What are the typical architectural and runtime problems / bottlenecks / pitfalls of Java EE applications in real world?

My personal opinion is developers, developers, developers, developers. I hardly ever see any problems in a runtime environment or application server (and usually there is a some misconfiguration), but memory leaks, locks and long executed SQL-queries are big problems. I don't want to blame any frameworks, but for years I've made a conclusion for me, some ones do more memory and consequently GC pressure by design than other. For instance, in practice I saw user sessions were taken about 60 MB for each other. It means you need a 6 GB heap just for 100 concurrent users or 60 GB for 1000 ones. Well, from salers point of view it sounds very good, bad designed software sells hardware, but from engineers one it sounds crazy. And it is very strange for me, sometimes developers don't want fix problems even they got a well done analysis. Ok, I understand, there is some business, you have a contract with the customer and any fix means money. May be customers should think more during contract signing while any support is not included in. It may be good old Russian tradition, but every body likes boil the stone soup. Why WebSphere Application Server or WebLogic or Glassfish or whatever, why EJB or CDI, WTF, there is Tomcat and our lovely Spring Framework, so we can develop anything on this guys. But if you ask about support, please see my sentence above. The developers community looks like a Washington pie, so on top there are a number of well experienced team leads, they usually tried using J2EE 1.4 or even 1.3, looked at EJB 2.0 and dislike it. This guys switched on the Spring Framework or another one years ago and do not know about new thing in Java EE 5, 6, or 7. Bellow there are a lot of young developers which get knowledge only from this Java EE haters gurus (a guru could be a team lead or just a guy giving advices on an internet-forum). A common misconception in Russia is Java EE is a slow, very hard to develop and maintain technology and light-weight solutions work faster.

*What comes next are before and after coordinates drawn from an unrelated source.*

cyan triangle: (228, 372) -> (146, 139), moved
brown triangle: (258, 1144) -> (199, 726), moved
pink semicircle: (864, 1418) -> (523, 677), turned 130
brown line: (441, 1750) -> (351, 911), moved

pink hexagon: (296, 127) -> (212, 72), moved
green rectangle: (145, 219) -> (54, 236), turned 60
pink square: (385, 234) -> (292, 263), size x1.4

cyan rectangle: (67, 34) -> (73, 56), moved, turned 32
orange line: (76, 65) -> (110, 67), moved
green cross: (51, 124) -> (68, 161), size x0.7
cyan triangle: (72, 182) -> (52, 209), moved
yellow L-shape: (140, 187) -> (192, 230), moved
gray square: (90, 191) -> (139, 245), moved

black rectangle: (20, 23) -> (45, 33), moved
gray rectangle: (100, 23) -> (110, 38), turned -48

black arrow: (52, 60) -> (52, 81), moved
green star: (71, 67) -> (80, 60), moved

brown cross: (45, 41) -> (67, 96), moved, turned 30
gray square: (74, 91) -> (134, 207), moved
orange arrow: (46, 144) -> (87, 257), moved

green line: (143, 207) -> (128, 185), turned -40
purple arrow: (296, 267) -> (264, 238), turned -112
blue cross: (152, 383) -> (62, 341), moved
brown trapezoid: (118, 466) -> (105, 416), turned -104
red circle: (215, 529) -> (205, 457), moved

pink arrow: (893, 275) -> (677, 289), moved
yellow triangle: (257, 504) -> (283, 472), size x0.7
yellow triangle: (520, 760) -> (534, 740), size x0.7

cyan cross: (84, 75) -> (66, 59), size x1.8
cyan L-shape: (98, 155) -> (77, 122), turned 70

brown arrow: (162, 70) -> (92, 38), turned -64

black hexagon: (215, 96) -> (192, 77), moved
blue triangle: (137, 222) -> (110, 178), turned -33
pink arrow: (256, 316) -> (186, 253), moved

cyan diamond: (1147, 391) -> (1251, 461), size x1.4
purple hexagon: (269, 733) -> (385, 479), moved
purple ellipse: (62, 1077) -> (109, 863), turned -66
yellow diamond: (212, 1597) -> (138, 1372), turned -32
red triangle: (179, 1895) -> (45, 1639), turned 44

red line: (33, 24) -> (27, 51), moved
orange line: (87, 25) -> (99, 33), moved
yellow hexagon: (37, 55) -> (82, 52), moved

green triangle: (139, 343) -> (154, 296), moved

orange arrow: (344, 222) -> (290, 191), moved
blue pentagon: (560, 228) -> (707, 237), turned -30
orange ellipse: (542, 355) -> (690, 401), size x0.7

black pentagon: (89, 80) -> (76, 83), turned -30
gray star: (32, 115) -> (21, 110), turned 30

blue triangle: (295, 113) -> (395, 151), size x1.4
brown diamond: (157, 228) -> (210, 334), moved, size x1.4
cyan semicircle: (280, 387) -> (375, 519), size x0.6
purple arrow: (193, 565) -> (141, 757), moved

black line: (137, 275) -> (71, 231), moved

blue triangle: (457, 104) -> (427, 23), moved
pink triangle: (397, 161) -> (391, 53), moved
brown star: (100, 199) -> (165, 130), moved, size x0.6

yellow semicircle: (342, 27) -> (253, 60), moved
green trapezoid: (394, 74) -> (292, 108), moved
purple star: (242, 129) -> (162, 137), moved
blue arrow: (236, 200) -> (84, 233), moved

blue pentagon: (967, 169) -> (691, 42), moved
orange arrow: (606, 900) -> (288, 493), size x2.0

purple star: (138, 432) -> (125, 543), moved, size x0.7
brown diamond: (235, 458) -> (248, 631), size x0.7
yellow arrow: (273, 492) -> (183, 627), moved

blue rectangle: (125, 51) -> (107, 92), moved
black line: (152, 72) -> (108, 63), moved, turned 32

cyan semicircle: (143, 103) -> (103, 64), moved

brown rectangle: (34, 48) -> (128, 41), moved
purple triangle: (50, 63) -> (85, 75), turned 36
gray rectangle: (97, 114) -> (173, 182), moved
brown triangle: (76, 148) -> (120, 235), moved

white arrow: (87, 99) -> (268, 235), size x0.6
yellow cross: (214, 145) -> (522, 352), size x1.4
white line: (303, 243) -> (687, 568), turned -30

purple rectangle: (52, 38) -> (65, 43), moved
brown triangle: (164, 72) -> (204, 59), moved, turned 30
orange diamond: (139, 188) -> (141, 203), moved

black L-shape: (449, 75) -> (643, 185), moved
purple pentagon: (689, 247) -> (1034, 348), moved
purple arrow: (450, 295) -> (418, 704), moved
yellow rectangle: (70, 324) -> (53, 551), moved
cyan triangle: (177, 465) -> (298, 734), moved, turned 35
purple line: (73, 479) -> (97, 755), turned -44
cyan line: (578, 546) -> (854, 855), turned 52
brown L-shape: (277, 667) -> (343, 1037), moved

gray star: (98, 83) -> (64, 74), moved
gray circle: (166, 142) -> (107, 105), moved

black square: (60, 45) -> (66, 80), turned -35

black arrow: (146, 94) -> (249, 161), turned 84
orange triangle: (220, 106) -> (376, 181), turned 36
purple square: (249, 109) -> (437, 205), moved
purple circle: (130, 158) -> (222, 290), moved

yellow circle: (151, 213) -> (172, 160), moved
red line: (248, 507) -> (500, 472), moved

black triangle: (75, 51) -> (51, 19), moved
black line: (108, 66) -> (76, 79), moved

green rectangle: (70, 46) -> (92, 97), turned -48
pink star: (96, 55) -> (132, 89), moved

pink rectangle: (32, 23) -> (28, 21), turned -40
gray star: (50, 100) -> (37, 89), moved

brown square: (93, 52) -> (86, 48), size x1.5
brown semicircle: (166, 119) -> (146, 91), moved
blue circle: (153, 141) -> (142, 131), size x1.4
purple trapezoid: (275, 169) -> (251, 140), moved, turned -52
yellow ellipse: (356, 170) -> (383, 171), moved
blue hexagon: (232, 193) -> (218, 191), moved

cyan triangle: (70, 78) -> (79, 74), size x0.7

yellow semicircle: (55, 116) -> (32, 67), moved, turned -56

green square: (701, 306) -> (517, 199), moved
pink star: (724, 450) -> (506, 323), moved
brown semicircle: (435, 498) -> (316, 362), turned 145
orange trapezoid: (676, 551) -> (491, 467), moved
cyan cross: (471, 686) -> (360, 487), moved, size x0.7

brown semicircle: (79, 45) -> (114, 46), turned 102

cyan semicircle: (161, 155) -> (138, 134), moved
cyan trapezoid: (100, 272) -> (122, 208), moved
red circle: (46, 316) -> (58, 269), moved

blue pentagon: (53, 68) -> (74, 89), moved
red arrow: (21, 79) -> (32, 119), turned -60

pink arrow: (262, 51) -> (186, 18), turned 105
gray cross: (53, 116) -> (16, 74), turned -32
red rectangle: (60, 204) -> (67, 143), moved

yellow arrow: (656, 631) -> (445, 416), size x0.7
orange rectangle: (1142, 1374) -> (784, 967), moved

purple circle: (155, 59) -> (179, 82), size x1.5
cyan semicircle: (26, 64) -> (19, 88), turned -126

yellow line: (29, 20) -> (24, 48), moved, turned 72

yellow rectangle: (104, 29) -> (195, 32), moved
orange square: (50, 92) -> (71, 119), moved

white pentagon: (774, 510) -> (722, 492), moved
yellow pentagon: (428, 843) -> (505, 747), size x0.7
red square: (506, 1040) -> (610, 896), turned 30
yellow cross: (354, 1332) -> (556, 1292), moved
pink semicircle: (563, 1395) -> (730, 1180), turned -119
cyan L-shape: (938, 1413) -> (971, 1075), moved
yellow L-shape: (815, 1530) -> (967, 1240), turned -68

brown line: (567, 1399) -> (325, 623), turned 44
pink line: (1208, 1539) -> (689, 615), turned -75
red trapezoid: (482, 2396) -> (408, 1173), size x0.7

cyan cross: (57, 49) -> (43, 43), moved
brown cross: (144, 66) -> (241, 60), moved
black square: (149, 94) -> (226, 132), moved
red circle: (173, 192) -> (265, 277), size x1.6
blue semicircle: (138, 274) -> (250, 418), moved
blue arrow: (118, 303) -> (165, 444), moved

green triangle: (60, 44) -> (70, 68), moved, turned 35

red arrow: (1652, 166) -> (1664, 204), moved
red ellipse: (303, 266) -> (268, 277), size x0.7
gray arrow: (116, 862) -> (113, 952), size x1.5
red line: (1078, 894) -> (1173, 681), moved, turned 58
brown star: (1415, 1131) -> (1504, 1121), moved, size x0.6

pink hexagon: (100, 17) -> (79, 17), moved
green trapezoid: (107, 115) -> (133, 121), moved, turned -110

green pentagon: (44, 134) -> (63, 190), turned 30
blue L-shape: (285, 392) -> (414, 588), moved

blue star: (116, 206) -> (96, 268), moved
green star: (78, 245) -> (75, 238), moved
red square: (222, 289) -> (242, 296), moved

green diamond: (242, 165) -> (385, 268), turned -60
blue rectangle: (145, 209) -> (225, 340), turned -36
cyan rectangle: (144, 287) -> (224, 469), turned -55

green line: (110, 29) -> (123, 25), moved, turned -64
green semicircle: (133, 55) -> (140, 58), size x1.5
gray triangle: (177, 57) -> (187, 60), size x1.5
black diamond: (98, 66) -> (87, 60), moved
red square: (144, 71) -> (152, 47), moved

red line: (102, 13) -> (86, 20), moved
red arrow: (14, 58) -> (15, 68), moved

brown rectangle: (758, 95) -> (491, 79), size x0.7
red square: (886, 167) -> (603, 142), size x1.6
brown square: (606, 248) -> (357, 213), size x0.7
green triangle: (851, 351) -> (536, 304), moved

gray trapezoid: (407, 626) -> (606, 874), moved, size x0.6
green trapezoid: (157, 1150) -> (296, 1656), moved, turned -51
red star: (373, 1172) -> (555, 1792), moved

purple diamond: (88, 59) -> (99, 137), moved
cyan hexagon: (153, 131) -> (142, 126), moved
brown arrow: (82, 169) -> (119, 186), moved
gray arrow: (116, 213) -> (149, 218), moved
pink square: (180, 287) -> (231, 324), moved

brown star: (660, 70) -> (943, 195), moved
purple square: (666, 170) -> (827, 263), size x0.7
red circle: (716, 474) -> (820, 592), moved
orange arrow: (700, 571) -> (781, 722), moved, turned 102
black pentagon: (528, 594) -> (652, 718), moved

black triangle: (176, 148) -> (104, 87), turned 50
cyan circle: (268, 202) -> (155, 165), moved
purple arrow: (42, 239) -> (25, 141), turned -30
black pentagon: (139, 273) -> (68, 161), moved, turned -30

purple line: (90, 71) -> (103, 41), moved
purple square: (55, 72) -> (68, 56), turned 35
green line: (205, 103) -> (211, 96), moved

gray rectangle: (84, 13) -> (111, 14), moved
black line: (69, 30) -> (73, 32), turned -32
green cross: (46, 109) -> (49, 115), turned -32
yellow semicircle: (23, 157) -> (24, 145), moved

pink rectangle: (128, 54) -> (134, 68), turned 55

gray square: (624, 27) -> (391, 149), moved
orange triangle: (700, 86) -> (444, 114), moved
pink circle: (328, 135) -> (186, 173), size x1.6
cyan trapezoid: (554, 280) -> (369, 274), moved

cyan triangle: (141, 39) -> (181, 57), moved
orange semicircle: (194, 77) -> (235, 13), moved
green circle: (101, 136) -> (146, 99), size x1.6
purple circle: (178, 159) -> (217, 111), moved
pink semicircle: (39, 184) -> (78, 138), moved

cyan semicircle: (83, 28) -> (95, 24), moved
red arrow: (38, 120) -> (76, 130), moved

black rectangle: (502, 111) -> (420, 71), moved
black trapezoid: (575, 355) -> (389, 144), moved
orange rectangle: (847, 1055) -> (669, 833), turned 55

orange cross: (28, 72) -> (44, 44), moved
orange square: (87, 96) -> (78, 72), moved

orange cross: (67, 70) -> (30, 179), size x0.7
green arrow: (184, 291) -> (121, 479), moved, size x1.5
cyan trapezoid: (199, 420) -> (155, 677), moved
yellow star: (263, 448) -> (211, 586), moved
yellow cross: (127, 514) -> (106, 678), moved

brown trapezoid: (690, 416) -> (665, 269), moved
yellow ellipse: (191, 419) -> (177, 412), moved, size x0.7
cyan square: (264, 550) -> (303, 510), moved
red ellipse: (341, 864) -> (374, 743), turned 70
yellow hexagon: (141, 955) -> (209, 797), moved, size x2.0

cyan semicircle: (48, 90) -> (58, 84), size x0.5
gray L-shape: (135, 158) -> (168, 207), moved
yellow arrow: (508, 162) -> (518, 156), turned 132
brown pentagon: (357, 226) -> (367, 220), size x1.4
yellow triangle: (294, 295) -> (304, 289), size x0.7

Tell me more about your benchmark CDI vs. EJB vs. Spring. Why have you created that? Did the results surprised you?

Yep, as I said above, in my country is a common misconception about the Java EE vs Spring performance comparison. I had a look at your webcast What is Faster - EJBs or CDIs and was inspired. I knew a little bit about Alexey Shipilev's toolkit - JMH and my goal was leverage the well known in the Java community toolkit to see what is the truth about Spring and Java EE performance. The benchmark was designed. My idea was to use every technology like usual, I mean not to do any low level optimization, i.e. using either the javax.ejb.TransactionAttribute or ApplicationScoped annotations. I was surprised by the result because theoretically I thought the Spring Framework should be faster. A EJB, e.g., starts a transaction every time and checks user permissions while a Spring default singleton-scopped bean is created once and one instance of the bean is executed every time. But as you see, here is the Spring Web MVC framework in the account and a profiler (e.g. Jinsignt) could show a majority of the execution time is spent in the MVC code. Dispatcher Servlet is a "global" thing for the Spring Web MVC framework, so the servlet is used not only for "RESTification" but as a controller for any Spring-based web-application and he must do many activities before the 'business' logic will be invoked. One of the activities is a respective request handler (so, I mean a controller) seeking, it takes about 35% of each DispatcherServlet.doDispatch() method execution. The results for CDI was obvious, 97% of each org.apache.wink.server.internal.handlers.InvokeMethodHandler.handleRequest() method execution is controller building and dependencies injection (the org.apache.wink.server.internal.registry.ResourceInstance.getInstance() method). "Business" logic takes only 1% of the overall method execution time.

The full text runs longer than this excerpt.